• Task requirements: Pick out the lines below that contain the string "menu" and copy them all.

Structured page parsing data
Segment Open

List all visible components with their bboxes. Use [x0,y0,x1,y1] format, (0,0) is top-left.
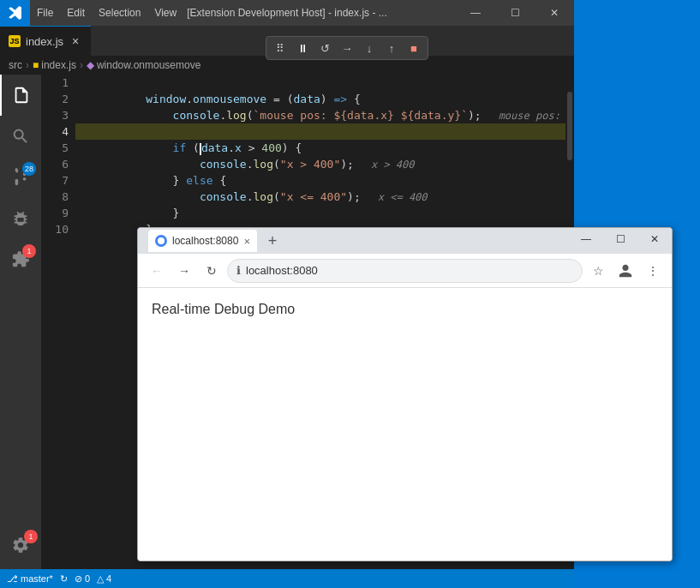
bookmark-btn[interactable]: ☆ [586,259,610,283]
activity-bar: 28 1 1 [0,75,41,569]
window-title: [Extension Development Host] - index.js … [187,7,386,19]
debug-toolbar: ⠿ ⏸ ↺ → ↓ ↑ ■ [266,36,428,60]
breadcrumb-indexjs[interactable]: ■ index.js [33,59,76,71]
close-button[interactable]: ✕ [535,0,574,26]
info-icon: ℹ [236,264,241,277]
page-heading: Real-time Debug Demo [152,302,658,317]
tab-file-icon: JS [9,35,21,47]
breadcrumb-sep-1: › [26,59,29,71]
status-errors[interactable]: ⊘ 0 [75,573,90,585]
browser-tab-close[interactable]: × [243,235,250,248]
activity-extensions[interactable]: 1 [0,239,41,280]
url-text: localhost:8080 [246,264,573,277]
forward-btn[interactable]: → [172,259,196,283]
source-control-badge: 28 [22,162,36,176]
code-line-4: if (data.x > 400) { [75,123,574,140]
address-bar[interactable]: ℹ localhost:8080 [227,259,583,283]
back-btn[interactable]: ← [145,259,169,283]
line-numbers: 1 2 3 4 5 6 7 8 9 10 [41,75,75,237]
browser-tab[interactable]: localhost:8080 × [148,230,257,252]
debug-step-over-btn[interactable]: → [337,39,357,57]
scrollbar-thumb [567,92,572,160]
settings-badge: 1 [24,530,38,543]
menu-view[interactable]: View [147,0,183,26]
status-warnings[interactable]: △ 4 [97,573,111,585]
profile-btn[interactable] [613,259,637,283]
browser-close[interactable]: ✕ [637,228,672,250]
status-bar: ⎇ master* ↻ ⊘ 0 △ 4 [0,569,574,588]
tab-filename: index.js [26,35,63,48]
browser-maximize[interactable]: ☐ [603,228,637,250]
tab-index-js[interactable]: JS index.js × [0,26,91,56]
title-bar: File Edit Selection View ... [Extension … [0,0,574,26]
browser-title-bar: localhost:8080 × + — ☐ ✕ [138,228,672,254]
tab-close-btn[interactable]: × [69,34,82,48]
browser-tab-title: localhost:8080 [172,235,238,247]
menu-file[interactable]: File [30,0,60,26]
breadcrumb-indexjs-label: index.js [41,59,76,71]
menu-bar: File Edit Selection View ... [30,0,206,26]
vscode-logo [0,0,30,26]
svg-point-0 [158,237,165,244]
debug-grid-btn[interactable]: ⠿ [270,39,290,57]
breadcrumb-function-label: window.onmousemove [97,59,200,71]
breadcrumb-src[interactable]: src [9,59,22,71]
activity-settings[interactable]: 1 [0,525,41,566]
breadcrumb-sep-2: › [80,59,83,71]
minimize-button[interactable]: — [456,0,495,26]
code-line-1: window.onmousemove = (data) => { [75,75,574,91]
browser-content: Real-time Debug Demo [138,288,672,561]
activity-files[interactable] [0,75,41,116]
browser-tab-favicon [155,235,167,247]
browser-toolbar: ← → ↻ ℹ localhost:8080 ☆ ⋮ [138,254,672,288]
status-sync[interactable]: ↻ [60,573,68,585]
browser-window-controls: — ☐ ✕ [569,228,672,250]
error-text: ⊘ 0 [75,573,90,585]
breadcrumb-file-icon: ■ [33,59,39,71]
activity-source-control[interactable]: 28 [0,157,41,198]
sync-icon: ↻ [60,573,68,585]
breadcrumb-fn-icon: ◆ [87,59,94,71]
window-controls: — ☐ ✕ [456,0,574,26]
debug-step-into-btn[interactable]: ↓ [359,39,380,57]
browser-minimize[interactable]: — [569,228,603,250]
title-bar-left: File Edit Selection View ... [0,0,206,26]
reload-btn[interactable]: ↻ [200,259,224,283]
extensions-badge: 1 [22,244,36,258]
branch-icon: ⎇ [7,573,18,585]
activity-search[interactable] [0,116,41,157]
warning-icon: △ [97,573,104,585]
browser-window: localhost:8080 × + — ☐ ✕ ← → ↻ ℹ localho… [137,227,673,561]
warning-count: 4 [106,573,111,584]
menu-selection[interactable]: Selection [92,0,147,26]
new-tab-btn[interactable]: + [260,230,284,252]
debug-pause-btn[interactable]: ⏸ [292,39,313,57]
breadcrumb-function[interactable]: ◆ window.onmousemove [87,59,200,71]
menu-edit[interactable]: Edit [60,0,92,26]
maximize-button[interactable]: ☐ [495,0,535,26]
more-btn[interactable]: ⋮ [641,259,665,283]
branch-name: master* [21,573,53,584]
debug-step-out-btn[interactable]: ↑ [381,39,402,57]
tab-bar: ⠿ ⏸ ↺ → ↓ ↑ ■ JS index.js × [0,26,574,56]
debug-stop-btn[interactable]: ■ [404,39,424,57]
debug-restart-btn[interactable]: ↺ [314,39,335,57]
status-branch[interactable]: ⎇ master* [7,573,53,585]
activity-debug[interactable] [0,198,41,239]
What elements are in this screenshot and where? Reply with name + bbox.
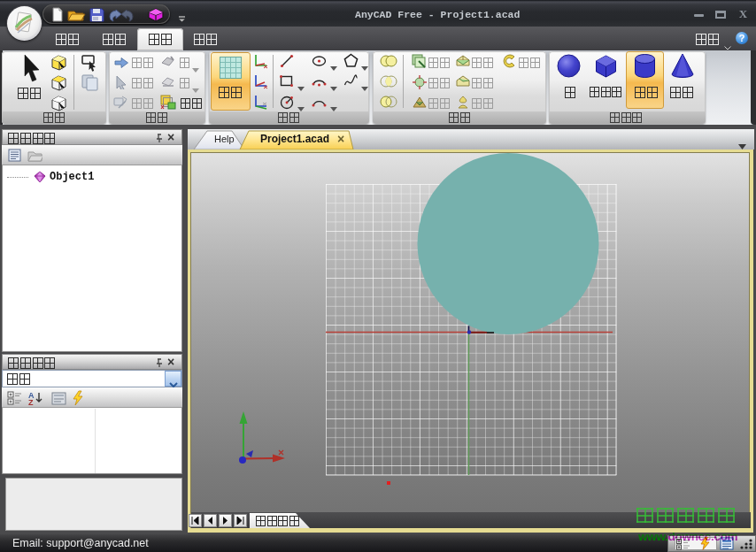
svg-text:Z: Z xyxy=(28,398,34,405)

Segment Closed
Segment Open

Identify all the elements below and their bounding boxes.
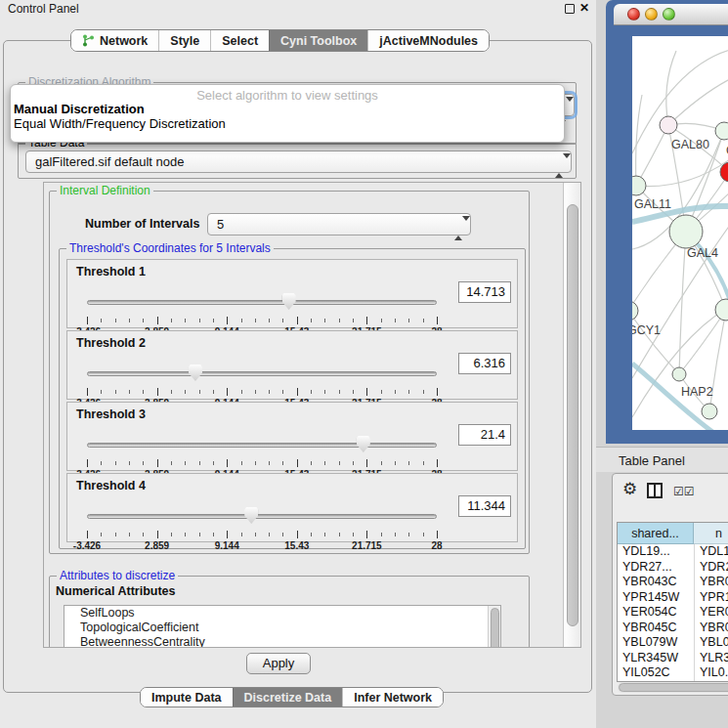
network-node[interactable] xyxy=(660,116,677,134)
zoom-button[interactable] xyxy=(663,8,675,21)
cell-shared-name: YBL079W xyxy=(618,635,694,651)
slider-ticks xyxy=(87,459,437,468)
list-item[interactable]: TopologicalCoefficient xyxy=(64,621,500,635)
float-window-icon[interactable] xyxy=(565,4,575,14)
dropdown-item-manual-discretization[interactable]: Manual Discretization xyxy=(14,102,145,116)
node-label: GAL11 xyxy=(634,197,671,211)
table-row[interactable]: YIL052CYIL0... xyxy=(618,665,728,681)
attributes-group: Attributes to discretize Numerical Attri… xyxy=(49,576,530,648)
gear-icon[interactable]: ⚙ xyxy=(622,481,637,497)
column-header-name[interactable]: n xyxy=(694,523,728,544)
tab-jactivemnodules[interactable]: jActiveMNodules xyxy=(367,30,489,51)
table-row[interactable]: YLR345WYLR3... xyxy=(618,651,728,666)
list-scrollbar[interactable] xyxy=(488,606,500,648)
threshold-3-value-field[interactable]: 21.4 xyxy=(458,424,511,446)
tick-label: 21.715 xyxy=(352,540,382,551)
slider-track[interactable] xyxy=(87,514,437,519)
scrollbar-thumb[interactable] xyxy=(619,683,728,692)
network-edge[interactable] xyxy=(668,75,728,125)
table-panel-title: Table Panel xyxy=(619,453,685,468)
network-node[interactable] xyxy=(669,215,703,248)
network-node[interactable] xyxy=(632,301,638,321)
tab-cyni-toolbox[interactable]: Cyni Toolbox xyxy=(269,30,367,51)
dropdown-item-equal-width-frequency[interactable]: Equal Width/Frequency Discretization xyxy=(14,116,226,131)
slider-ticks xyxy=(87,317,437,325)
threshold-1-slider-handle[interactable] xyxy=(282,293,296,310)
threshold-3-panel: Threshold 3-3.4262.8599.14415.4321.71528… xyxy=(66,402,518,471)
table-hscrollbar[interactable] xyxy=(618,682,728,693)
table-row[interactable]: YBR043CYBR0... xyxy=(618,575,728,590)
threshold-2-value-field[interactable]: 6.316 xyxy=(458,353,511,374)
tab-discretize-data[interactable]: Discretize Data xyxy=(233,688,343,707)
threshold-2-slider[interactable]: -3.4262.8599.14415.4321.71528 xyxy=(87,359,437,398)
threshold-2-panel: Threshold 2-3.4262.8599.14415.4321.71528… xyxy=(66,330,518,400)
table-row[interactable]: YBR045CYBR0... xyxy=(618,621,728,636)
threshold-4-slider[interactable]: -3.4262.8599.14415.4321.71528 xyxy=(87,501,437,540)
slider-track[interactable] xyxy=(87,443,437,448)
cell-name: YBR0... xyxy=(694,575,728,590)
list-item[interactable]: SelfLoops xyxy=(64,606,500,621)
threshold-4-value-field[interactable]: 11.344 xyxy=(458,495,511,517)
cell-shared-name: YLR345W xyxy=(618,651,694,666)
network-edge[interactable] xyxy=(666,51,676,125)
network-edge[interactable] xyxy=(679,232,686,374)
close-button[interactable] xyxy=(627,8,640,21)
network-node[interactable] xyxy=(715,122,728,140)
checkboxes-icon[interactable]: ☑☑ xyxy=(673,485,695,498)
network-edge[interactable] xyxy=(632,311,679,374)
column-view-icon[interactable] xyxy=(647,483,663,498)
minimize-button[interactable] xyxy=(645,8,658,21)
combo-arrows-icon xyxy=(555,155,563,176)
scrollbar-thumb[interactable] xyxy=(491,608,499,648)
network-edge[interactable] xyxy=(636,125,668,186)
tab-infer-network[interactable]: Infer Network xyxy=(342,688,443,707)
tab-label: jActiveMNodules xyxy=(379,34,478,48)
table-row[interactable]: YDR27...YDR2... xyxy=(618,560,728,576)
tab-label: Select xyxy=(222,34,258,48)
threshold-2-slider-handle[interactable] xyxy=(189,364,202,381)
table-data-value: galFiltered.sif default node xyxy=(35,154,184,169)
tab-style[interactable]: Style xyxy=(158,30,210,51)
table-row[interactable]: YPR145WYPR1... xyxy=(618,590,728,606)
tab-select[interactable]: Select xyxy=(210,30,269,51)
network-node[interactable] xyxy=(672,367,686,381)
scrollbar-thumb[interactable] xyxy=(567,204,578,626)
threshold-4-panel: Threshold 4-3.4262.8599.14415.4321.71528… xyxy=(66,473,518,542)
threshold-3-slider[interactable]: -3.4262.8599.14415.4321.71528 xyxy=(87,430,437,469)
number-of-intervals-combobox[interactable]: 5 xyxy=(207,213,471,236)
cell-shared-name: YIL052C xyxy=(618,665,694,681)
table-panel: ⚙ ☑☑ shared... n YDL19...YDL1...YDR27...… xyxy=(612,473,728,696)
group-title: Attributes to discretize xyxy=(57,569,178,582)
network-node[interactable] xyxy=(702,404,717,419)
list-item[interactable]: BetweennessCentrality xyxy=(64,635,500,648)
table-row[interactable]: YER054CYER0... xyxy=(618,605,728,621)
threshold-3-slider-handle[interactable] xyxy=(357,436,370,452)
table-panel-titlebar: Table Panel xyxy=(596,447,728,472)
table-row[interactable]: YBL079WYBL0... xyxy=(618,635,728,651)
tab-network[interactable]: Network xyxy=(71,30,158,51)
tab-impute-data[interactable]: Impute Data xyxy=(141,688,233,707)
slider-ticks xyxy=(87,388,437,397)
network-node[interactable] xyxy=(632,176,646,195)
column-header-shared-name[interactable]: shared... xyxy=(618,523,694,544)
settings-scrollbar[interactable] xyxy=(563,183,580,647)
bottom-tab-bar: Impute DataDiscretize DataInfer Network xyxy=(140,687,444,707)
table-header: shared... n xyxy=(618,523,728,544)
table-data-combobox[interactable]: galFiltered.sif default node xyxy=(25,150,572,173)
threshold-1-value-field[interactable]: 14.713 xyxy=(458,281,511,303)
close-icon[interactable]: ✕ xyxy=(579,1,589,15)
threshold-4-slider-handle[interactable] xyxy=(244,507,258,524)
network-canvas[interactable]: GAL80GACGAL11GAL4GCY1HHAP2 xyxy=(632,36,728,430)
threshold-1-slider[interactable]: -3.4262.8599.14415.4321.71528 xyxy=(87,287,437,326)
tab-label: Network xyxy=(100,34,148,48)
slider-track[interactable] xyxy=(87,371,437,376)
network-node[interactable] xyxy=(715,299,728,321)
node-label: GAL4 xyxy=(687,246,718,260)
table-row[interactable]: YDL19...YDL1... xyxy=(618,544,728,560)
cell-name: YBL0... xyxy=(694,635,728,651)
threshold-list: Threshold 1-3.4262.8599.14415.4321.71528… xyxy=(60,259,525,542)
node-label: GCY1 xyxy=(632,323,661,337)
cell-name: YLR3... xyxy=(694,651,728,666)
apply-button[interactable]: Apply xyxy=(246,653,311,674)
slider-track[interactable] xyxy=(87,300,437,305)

Segment Closed

• Solution:
menu-view[interactable]: View [147,0,183,26]
menu-file[interactable]: File [30,0,60,26]
menu-bar: File Edit Selection View ... [30,0,206,26]
menu-selection[interactable]: Selection [92,0,147,26]
menu-edit[interactable]: Edit [60,0,92,26]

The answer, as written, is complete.